Re: Problems with plan estimates in postgres_fdw - Mailing list pgsql-hackers

From Antonin Houska
Subject Re: Problems with plan estimates in postgres_fdw
Date
Msg-id 10994.1549559088@localhost
Whole thread Raw
In response to Re: Problems with plan estimates in postgres_fdw  (Etsuro Fujita <fujita.etsuro@lab.ntt.co.jp>)
Responses Re: Problems with plan estimates in postgres_fdw
List pgsql-hackers
Etsuro Fujita <fujita.etsuro@lab.ntt.co.jp> wrote:

> (2018/12/28 15:50), Etsuro Fujita wrote:
> > Attached is a new version of the
> > patch.
>
> Here is an updated version of the patch set.  Changes are:

I've spent some time reviewing the patches.

First, I wonder if the information on LIMIT needs to be passed to the
FDW. Cannot the FDW routines use root->tuple_fraction? I think (although have
not verified experimentally) that the problem reported in [1] is not limited
to the LIMIT clause. I think the same problem can happen if client uses cursor
and sets cursor_tuple_fraction very low. Since the remote node is not aware of
this setting when running EXPLAIN, the low fraction can also make postgres_fdw
think that retrieval of the whole set is cheaper than it will appear to be
during the actual execution.

Some comments on coding:

0001-postgres_fdw-Perform-UPPERREL_ORDERED-step-remotely-v3.patch
-----------------------------------------------------------------

* I'm not sure if UPPERREL_ORDERD should to deal with LIMIT at all. Note that
grouping_planner() does not call create_limit_path() until it's done with
create_ordered_paths(), and create_ordered_paths() is where the FDW is
requested to add its paths to UPPERREL_ORDERED relation.
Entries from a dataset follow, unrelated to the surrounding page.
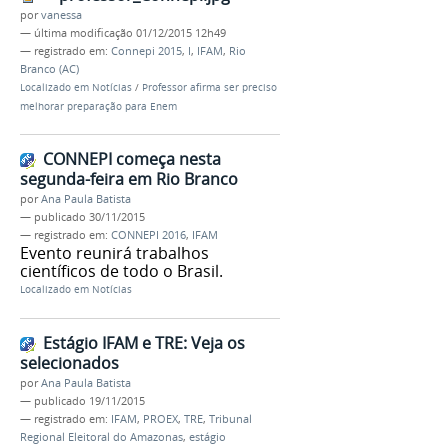
por
vanessa
—
última modificação
01/12/2015 12h49
— registrado em:
Connepi 2015
,
I
,
IFAM
,
Rio
Branco (AC)
Localizado em
Notícias
/
Professor afirma ser preciso
melhorar preparação para Enem
CONNEPI começa nesta
segunda-feira em Rio Branco
por
Ana Paula Batista
—
publicado
30/11/2015
— registrado em:
CONNEPI 2016
,
IFAM
Evento reunirá trabalhos
científicos de todo o Brasil.
Localizado em
Notícias
Estágio IFAM e TRE: Veja os
selecionados
por
Ana Paula Batista
—
publicado
19/11/2015
— registrado em:
IFAM
,
PROEX
,
TRE
,
Tribunal
Regional Eleitoral do Amazonas
,
estágio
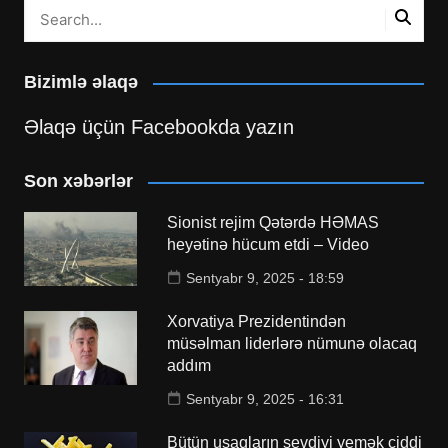
Bizimlə əlaqə
Əlaqə üçün Facebookda yazın
Son xəbərlər
Sionist rejim Qətərdə HƏMAS
heyətinə hücum etdi – Video
Sentyabr 9, 2025 - 18:59
Xorvatiya Prezidentindən
müsəlman liderlərə nümunə olacaq
addım
Sentyabr 9, 2025 - 16:31
Bütün uşaqların sevdiyi yemək ciddi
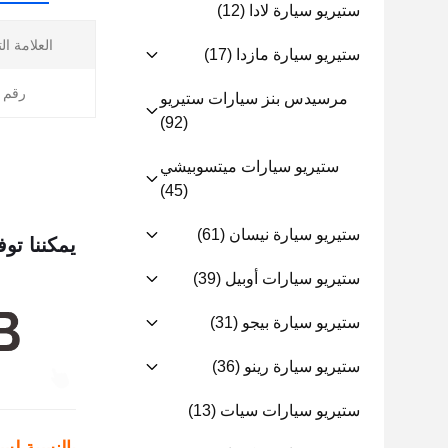
ستيريو سيارة لادا
(12)
العلامة ال
ستيريو سيارة مازدا
(17)
رقم ا
مرسيدس بنز سيارات ستيريو
(92)
ستيريو سيارات ميتسوبيشي
(45)
ستيريو سيارة نيسان
(61)
يمكننا توف
ستيريو سيارات أوبيل
(39)
ستيريو سيارة بيجو
(31)
ستيريو سيارة رينو
(36)
ستيريو سيارات سيات
(13)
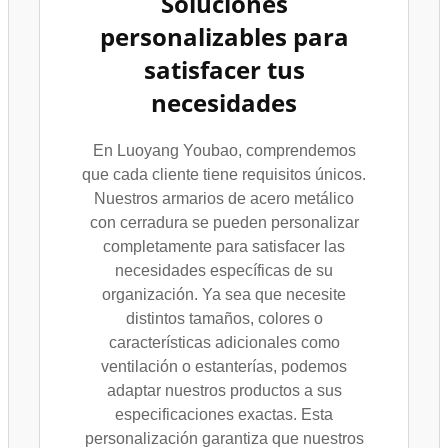
Soluciones
personalizables para
satisfacer tus
necesidades
En Luoyang Youbao, comprendemos
que cada cliente tiene requisitos únicos.
Nuestros armarios de acero metálico
con cerradura se pueden personalizar
completamente para satisfacer las
necesidades específicas de su
organización. Ya sea que necesite
distintos tamaños, colores o
características adicionales como
ventilación o estanterías, podemos
adaptar nuestros productos a sus
especificaciones exactas. Esta
personalización garantiza que nuestros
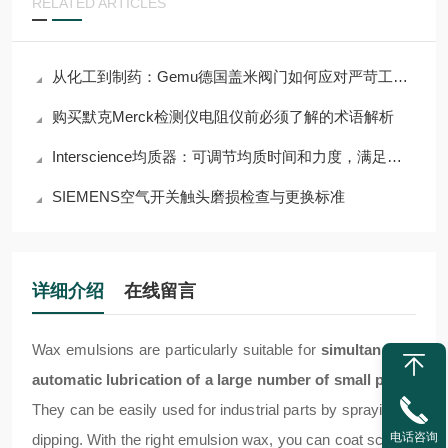
RELATED ARTICLES
从化工到制药：Gemu德国盖米阀门如何应对严苛工况挑战？
购买默克Merck检测仪电阻仪前必须了解的术语解析
Interscience均质器：可调节均质时间和力度，满足多样需求
SIEMENS空气开关触头磨损检查与更换标准
详细介绍
在线留言
Wax emulsions are particularly suitable for
simultaneous
automatic lubrication of a large number of small parts.
They can be easily used for industrial parts by spraying or
电话咨询
dipping. With the right emulsion wax, you can coat screws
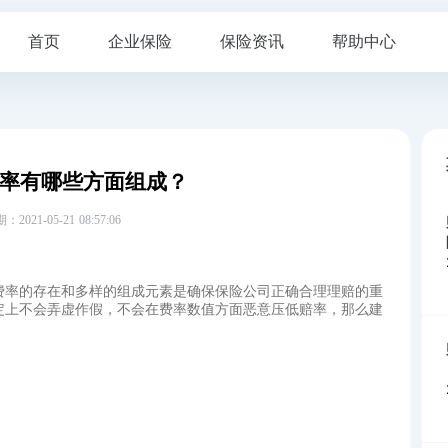
首页
企业保险
保险资讯
帮助中心
率有哪些方面组成？
21-05-21 08:57:06
费率的存在和多样的组成元素是确保保险公司正确合理理赔的重
定上不会弄虚作假，不会在费率数值方面恶意压低赔率，那么建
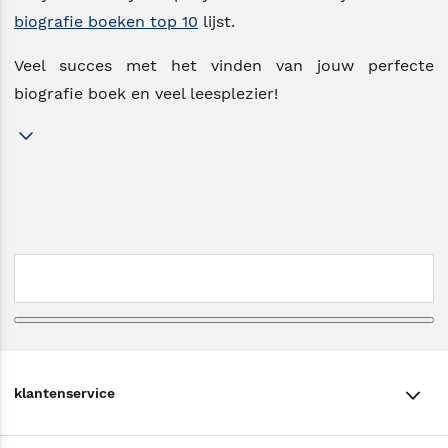
biografie boeken top 10
lijst.
Veel succes met het vinden van jouw perfecte
biografie boek en veel leesplezier!
klantenservice
klantenservice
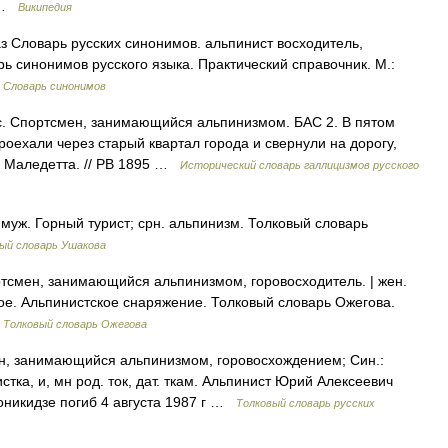
х …
Википедия
з Словарь русских синонимов. альпинист восходитель,
ь синонимов русского языка. Практический справочник. М.:
…
Словарь синонимов
сис. Спортсмен, занимающийся альпинизмом. БАС 2. В пятом
проехали через старый квартал города и свернули на дорогу,
ь Маледетта. // РВ 1895 …
Исторический словарь галлицизмов русского
уж. Горный турист; срн. альпинизм. Толковый словарь
ый словарь Ушакова
смен, занимающийся альпинизмом, горовосходитель. | жен.
, ое. Альпинистское снаряжение. Толковый словарь Ожегова.
…
Толковый словарь Ожегова
, занимающийся альпинизмом, горовосхождением; Син.:
стка, и, мн род. ток, дат. ткам. Альпинист Юрий Алексеевич
никидзе погиб 4 августа 1987 г …
Толковый словарь русских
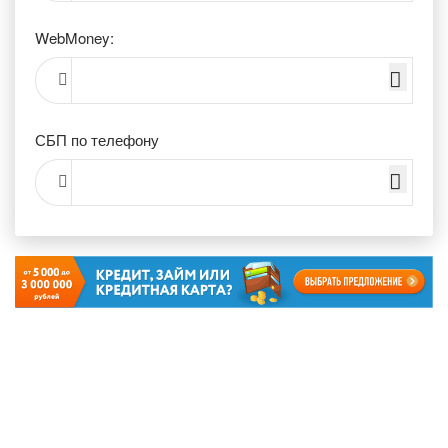
WebMoney:
СБП по телефону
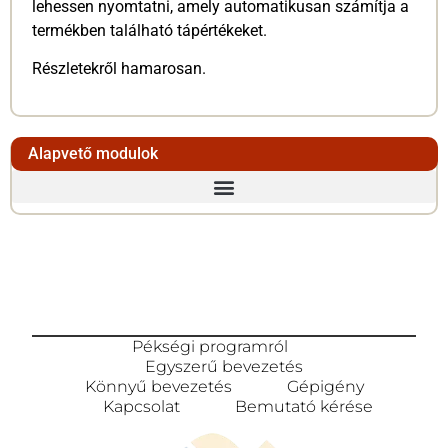
lehessen nyomtatni, amely automatikusan számítja a
termékben található tápértékeket.
Részletekről hamarosan.
Alapvető modulok
Pékségi programról
Egyszerű bevezetés
Könnyű bevezetés
Gépigény
Kapcsolat
Bemutató kérése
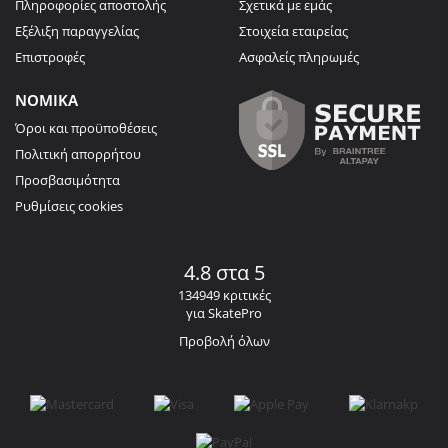
Πληροφορίες αποστολής
Σχετικά με εμάς
Εξέλιξη παραγγελίας
Στοιχεία εταιρείας
Επιστροφές
Ασφαλείς πληρωμές
ΝΟΜΙΚΑ
Όροι και προϋποθέσεις
Πολιτική απορρήτου
Προσβασιμότητα
Ρυθμίσεις cookies
4.8 στα 5
134949 κριτικές
για SkatePro
Προβολή όλων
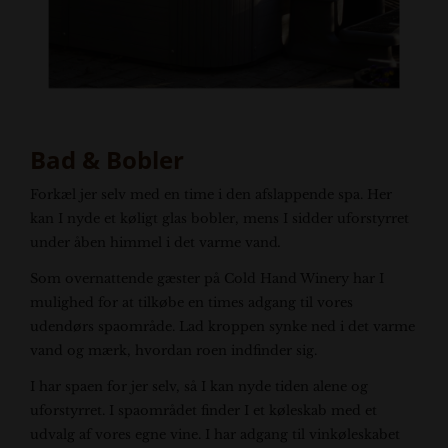
Bad & Bobler
Forkæl jer selv med en time i den afslappende spa. Her
kan I nyde et køligt glas bobler, mens I sidder uforstyrret
under åben himmel i det varme vand
.
Som overnattende gæster på Cold Hand Winery har I
mulighed for at tilkøbe en times adgang til vores
udendørs spaområde. Lad kroppen synke ned i det varme
vand og mærk, hvordan roen indfinder sig.
I har spaen for jer selv, så I kan nyde tiden alene og
uforstyrret. I spaområdet finder I et køleskab med et
udvalg af vores egne vine. I har adgang til vinkøleskabet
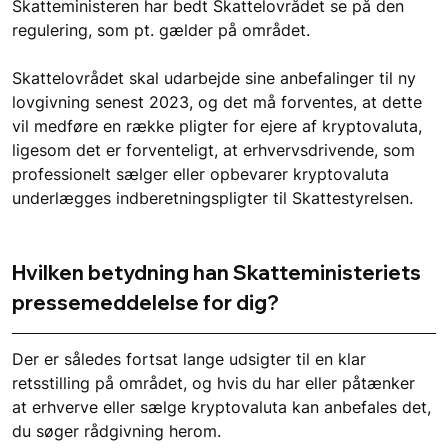
Skatteministeren har bedt Skattelovrådet se på den 
regulering, som pt. gælder på området.
Skattelovrådet skal udarbejde sine anbefalinger til ny 
lovgivning senest 2023, og det må forventes, at dette 
vil medføre en række pligter for ejere af kryptovaluta, 
ligesom det er forventeligt, at erhvervsdrivende, som 
professionelt sælger eller opbevarer kryptovaluta 
underlægges indberetningspligter til Skattestyrelsen.
Hvilken betydning han Skatteministeriets 
pressemeddelelse for dig?
Der er således fortsat lange udsigter til en klar 
retsstilling på området, og hvis du har eller påtænker 
at erhverve eller sælge kryptovaluta kan anbefales det, 
du søger rådgivning herom.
* add_foreign_ordered_paths()

Exprssion root->upper_targets[UPPERREL_FINAL] is used to access the target.

I think create_ordered_paths() should actually set the target so that
postgresGetForeignUpperPaths() can simply find it in
output_rel->reltarget. This is how postgres_fdw already retrieves the target
for grouped paths. Small patch is attached that makes this possible.

* regression tests: I think test(s) should be added for queries that have
  ORDER BY clause but do not have GROUP BY (and also no LIMIT / OFFSET)
  clause. I haven't noticed such tests.


0002-postgres_fdw-Perform-UPPERREL_FINAL-step-remotely-v3.patch
---------------------------------------------------------------

* add_foreign_final_paths()

Similar problem I reported for add_foreign_ordered_paths() above.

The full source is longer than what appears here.